Domain reversal dynamics and avalanches in a model insulating Ising ferromagnet

100 years ago, Barkhausen’s noise experiments provided evidence for discrete domains within ferromagnets and magnetization reversal occurring as a set of discrete events. By characterizing individual avalanche events, the underlying mechanisms for domain reversal can be studied. Many materials show a drag effect which appears in the statistical distribution of avalanche event shapes. In typical metallic ferromagnets, this drag is believed to be due to eddy currents induced during magnetization reversal.

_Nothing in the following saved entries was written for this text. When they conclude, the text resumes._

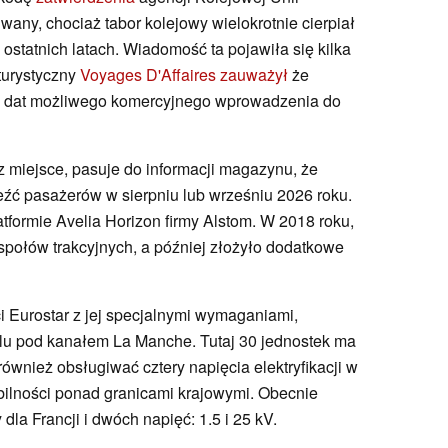
iwany, chociaż tabor kolejowy wielokrotnie cierpiał
statnich latach. Wiadomość ta pojawiła się kilka
 turystyczny
Voyages D'Affaires zauważył
że
h dat możliwego komercyjnego wprowadzenia do
z miejsce, pasuje do informacji magazynu, że
eźć pasażerów w sierpniu lub wrześniu 2026 roku.
tformie Avelia Horizon firmy Alstom. W 2018 roku,
ołów trakcyjnych, a później złożyło dodatkowe
i Eurostar z jej specjalnymi wymaganiami,
lu pod kanałem La Manche. Tutaj 30 jednostek ma
 również obsługiwać cztery napięcia elektryfikacji w
ilności ponad granicami krajowymi. Obecnie
la Francji i dwóch napięć: 1.5 i 25 kV.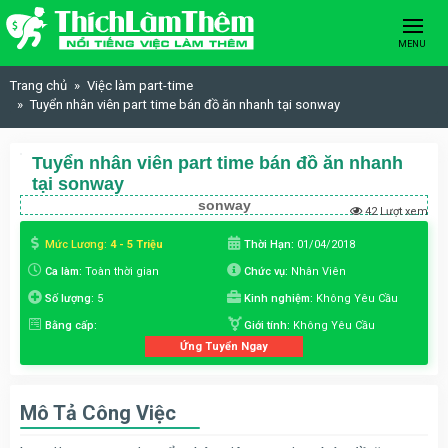
Skip to content
MENU
Trang chủ
Việc làm part-time
Tuyển nhân viên part time bán đồ ăn nhanh tại sonway
Tuyển nhân viên part time bán đồ ăn nhanh
tại sonway
sonway
42 Lượt xem
Mức Lương:
4 - 5 Triệu
Thời Hạn:
01/04/2018
Ca làm:
Toàn thời gian
Chức vụ:
Nhân Viên
Số lượng:
5
Kinh nghiệm:
Không Yêu Cầu
Bằng cấp:
Giới tính:
Không Yêu Cầu
Ứng Tuyển Ngay
Mô Tả Công Việc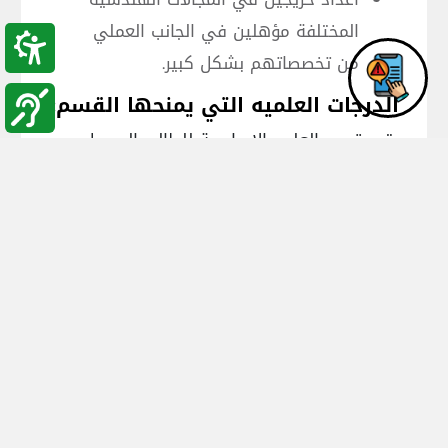
المختلفة مؤهلين في الجانب العملي
من تخصصاتهم بشكل كبير.
الدرجات العلميه التي يمنحها القسم:
يتيح قسم العلوم الاساسية للطالب الحصول
على درجة الدبلوم المتوسط في التخصصات
التالية
مساحة الطرق وحساب الكميات
تكنولوجيا الصناعات الكيميائية
الاتصالات و شبكات الحاسوب
تكنولوجيا انشاء و صيانة المباني
الصيانة الكهروميكانيكية
امن المعلومات و الشبكات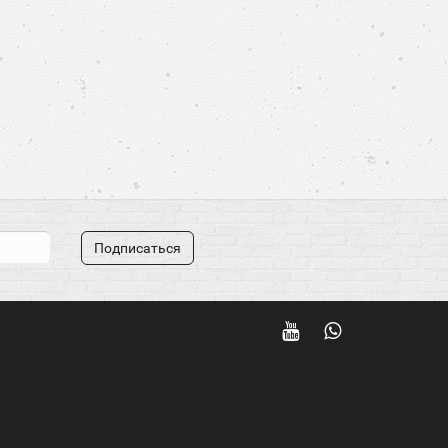
Подписаться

Whether this is only significant source of drag is an open question which we address by studying the model Ising system LiHo_0.65Y_0.35F₄, an insulating rare-earth, dipole-coupled ferromagnet with T_C of 0.98 K. The LiHo_xY_1-xF₄ family combine strong quantum fluctuations, random-field pinning, and a lack of eddy currents, extending the study of domain dynamics to an entirely new regime. We find symmetrical scaled distributions near T_C, indicative of a drag-free environment. By contrast, strong asymmetries appear for long-duration events at lower temperatures, suggesting the presence of drag without eddy currents. A thermal-driven crossover between random-field effects and a quantum-fluctuation regime suggests that the latter act as the source of this additional drag mechanism.